Copyrighted content on the internet isn't a free for all for people to train models with. No matter the good intentions, if Stability AI didn't take reasonable steps to remove copyrighted data from the training set then IMO they have an uphill battle to prove the case to a jury (if it gets there).
Anyone can rent compute and as AI advances it's only going to get easier to fine tune models.
There's going to be a world where you can just point a program, one on your computer at a website with a bunch of images on it, wait 10 minutes, and I have it punching out stable diffusion style images.
What are the courts going to do to stop it? Sneak into your home and record everything you do? How are you going to prove an AI was trained on certain images? How are you going to prove an AI generated an image?
The cat is out of the bag, even if all the courts have decide that these images are copyright and can't be used, they're going to continue to be used by people, all over the place, with absolutely nothing being able to stop it.
The era of needing an artist to produce a novel image for a purpose is over. It will never come back, Even with the full support of the law trying to keep it around.
While that may hypothetically be the future, that time is not now. The case before the court is much more consequential in nature and may remove the need for partnerships between companies like OpenAI and ShutterShock for consenstual sharing. It must be adjudicated based on the current capabilities, facts and circumstances of the case. Does IP and copyright go out the window because computers happen to be good at taking in and transforming like a human? The complaint isn't hiding the implementation, they explained it in a high level reasonably well. US courts are some of the strictest when it comes to IP, largely in part because strict laws were passed by the legislature. The court's job is not to legislate from the bench, but adjudicate violations of the laws as they are written today.
Just because it's easy to speed on a road and other people are speeding and they aren't charged doesn't mean you can't be held liable for speeding if you're caught.
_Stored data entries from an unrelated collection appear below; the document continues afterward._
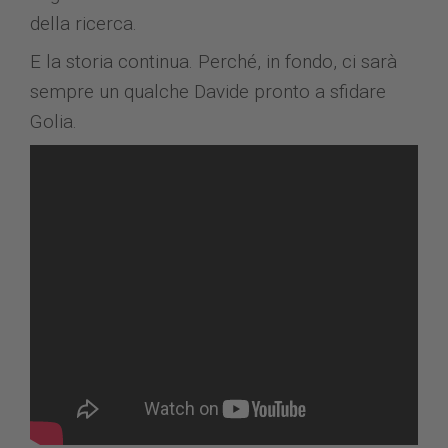
della ricerca.
E la storia continua. Perché, in fondo, ci sarà
sempre un qualche Davide pronto a sfidare
Golia.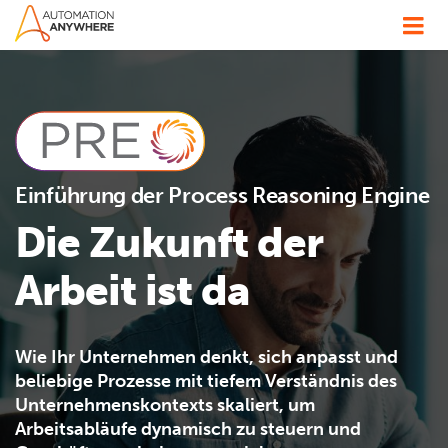
Einführung der Process Reasoning Engine
Die Zukunft der
Arbeit ist da
Wie Ihr Unternehmen denkt, sich anpasst und
beliebige Prozesse mit tiefem Verständnis des
Unternehmenskontexts skaliert, um
Arbeitsabläufe dynamisch zu steuern und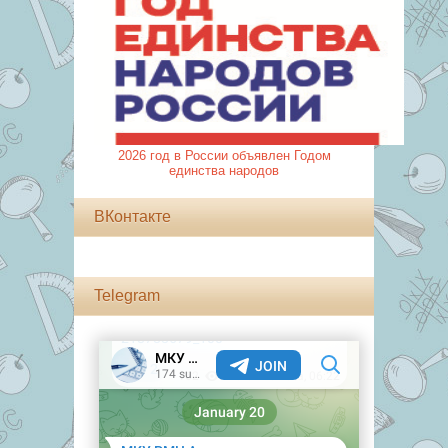
2026 год в России объявлен Годом
единства народов
ВКонтакте
Telegram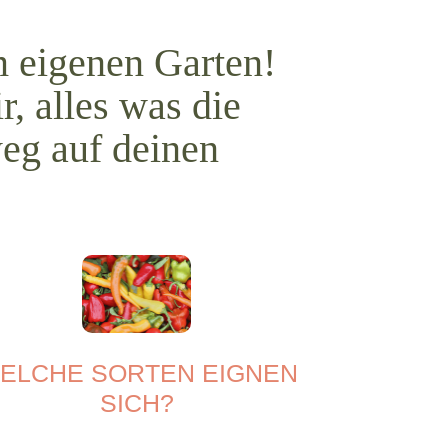
m eigenen Garten!
r, alles was die
eg auf deinen
ELCHE SORTEN EIGNEN
SICH?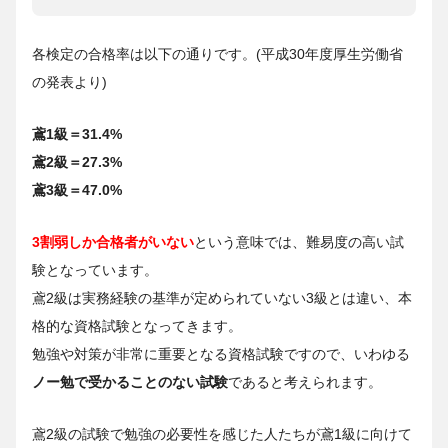
各検定の合格率は以下の通りです。(平成30年度厚生労働省
の発表より)
鳶1級＝31.4%
鳶2級＝27.3%
鳶3級＝47.0%
3割弱しか合格者がいない
という意味では、難易度の高い試
験となっています。
鳶2級は実務経験の基準が定められていない3級とは違い、本
格的な資格試験となってきます。
勉強や対策が非常に重要となる資格試験ですので、いわゆる
ノー勉で受かることのない試験
であると考えられます。
鳶2級の試験で勉強の必要性を感じた人たちが鳶1級に向けて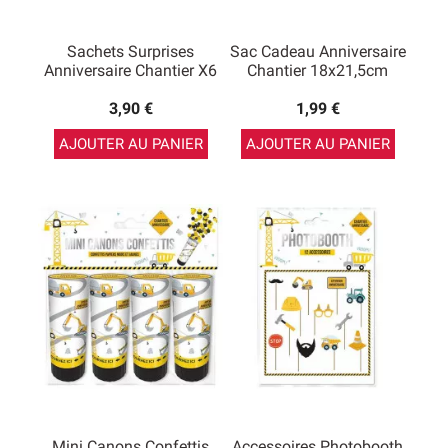
Sachets Surprises
Sac Cadeau Anniversaire
Anniversaire Chantier X6
Chantier 18x21,5cm
3,90 €
1,99 €
AJOUTER AU PANIER
AJOUTER AU PANIER
Mini Canons Confettis
Accessoires Photobooth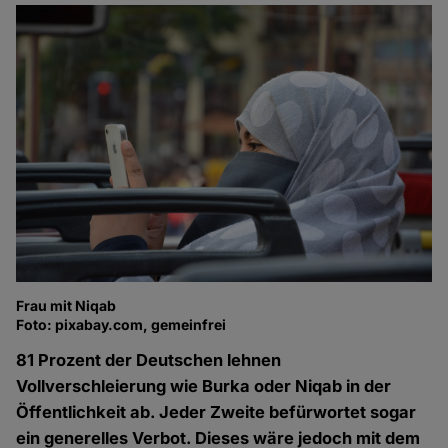
Frau mit Niqab
Foto: pixabay.com, gemeinfrei
81 Prozent der Deutschen lehnen
Vollverschleierung wie Burka oder Niqab in der
Öffentlichkeit ab. Jeder Zweite befürwortet sogar
ein generelles Verbot. Dieses wäre jedoch mit dem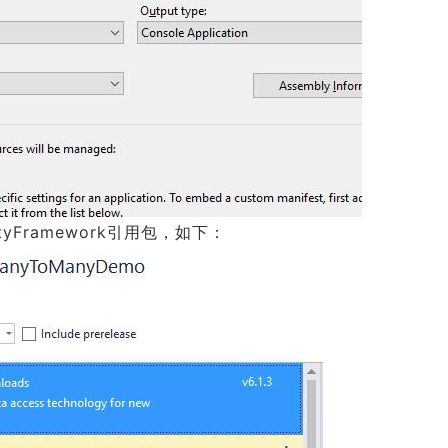
Framework引用包，如下：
Likewise, copying proprietary source code from another project into your own commercial software can seem innocuous until you get hit with a lawsuit. You "prove" it the same way you prove any other thing before a court. The jury/judge doesn't need to be absolutely certain that something did or did not happen, just that the plaintiffs prove it beyond the standard of proof.
So yes: we may as well enter a point that computers are virtually indistinguishable from humans in generating "novel" things, in that case the existing laws would need to change. In the meantime, I don't view AI models as a trump card around copyright/IP. If everyone else is following the rules of the road but you decide to stick it and do your own thing, don't expect to ram your way through without consequences.
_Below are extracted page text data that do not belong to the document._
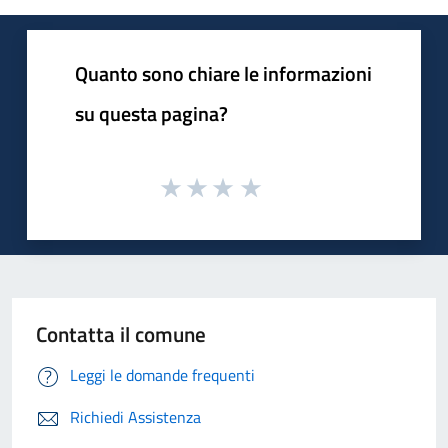
Quanto sono chiare le informazioni
su questa pagina?
Contatta il comune
Leggi le domande frequenti
Richiedi Assistenza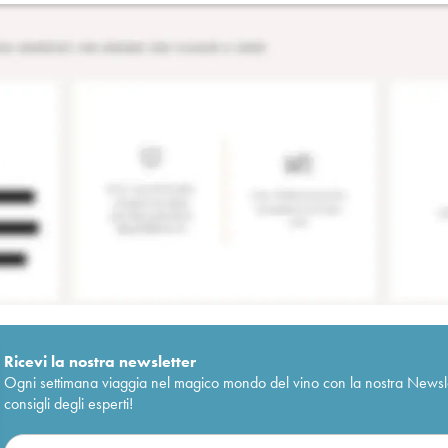
Ricevi la nostra newsletter
Ogni settimana viaggia nel magico mondo del vino con la nostra Newslette
consigli degli esperti!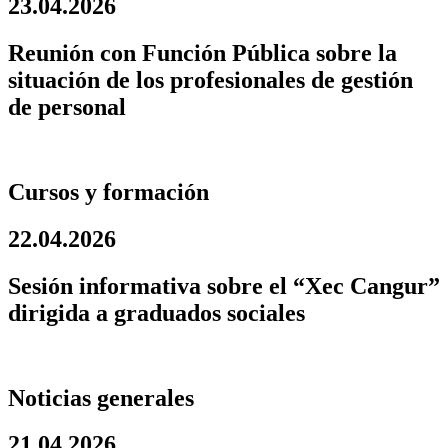
23.04.2026
Reunión con Función Pública sobre la
situación de los profesionales de gestión
de personal
Cursos y formación
22.04.2026
Sesión informativa sobre el “Xec Cangur”
dirigida a graduados sociales
Noticias generales
21.04.2026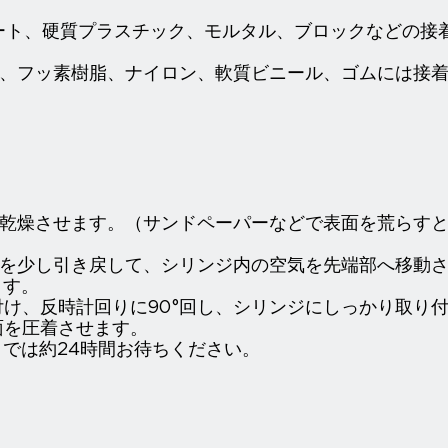
ート、硬質プラスチック、モルタル、ブロックなどの接
脂、フッ素樹脂、ナイロン、軟質ビニール、ゴムには接
く乾燥させます。（サンドペーパーなどで表面を荒らす
器を少し引き戻して、シリンジ内の空気を先端部へ移動
ます。
付け、反時計回りに90°回し、シリンジにしっかり取り
面を圧着させます。
までは約24時間お待ちください。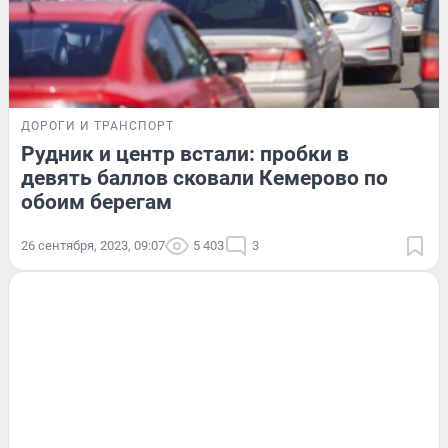
ДОРОГИ И ТРАНСПОРТ
Рудник и центр встали: пробки в
девять баллов сковали Кемерово по
обоим берегам
26 сентября, 2023, 09:07
5 403
3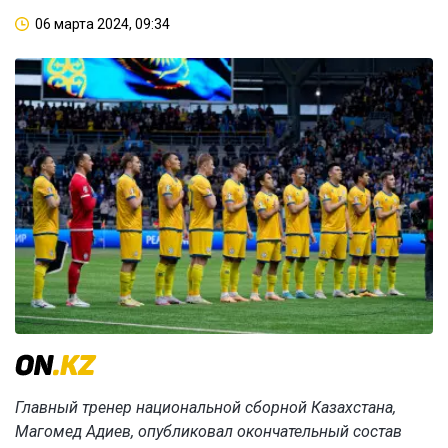
06 марта 2024, 09:34
Главный тренер национальной сборной Казахстана,
Магомед Адиев, опубликовал окончательный состав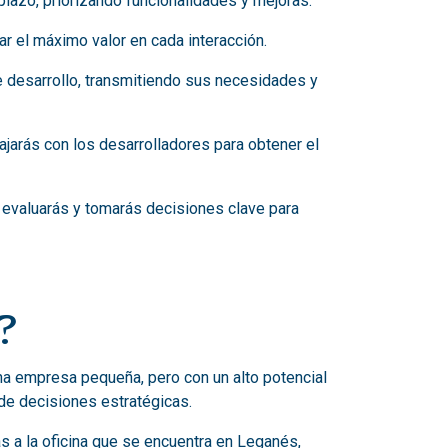
plazo, priorizando funcionalidades y mejoras.
ar el máximo valor en cada interacción.
de desarrollo, transmitiendo sus necesidades y
bajarás con los desarrolladores para obtener el
 evaluarás y tomarás decisiones clave para
?
na empresa pequeña, pero con un alto potencial
 de decisiones estratégicas.
s a la oficina que se encuentra en Leganés,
Good, how about training on variations of real images? Variations should not be copyrightable since they contain no human input, and they should be sufficiently different from the originals. So the trained model can't possibly reproduce exactly any original because it hasn't seen one.
How do you make the variations though? Start uo a new company called StableVariations and let them deal with the Getty lawsuit? To create the variations you're still using the original images in a commercial way.
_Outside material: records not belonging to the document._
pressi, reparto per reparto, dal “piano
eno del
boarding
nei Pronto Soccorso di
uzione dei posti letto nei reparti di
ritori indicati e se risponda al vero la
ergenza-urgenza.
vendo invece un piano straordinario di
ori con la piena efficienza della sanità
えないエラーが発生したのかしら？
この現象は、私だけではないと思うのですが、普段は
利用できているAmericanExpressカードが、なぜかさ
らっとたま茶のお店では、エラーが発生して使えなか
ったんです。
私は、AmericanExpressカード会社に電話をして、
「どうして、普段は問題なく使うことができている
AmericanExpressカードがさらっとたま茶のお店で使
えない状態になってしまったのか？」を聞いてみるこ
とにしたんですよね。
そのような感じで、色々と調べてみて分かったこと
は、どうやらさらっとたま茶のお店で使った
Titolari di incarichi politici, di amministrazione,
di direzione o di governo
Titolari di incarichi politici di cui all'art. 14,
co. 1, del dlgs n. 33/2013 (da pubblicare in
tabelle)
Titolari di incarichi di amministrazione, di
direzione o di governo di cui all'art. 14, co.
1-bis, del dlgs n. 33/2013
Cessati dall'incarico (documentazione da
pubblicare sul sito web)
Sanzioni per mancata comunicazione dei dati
Also variations have to be extreme in order to not violate copyrights, and even then may still violate. Otherwise youtube would have no issue with me uploading all of Shrek as long as I mirrored the video and pitched the audio up by 3%.
> you're still using the original images in a commercial way.
Thats not illegal.
For example, right now, for whatever job you are doing, you have probably looked at copyrighted works, that you don't own.
You have copied those copyrighted works, because in order for you to view the image that you don't own, you had to download it to your computer.
So, you have thus used copyrighted works, for commercial purposes, if you have ever looked at copyrighted works on your computer, for a professional purpose.
What is infringement, is not using copyrighted works for a professional purpose. Instead it is distributing copyrighted works to other people that is infringement.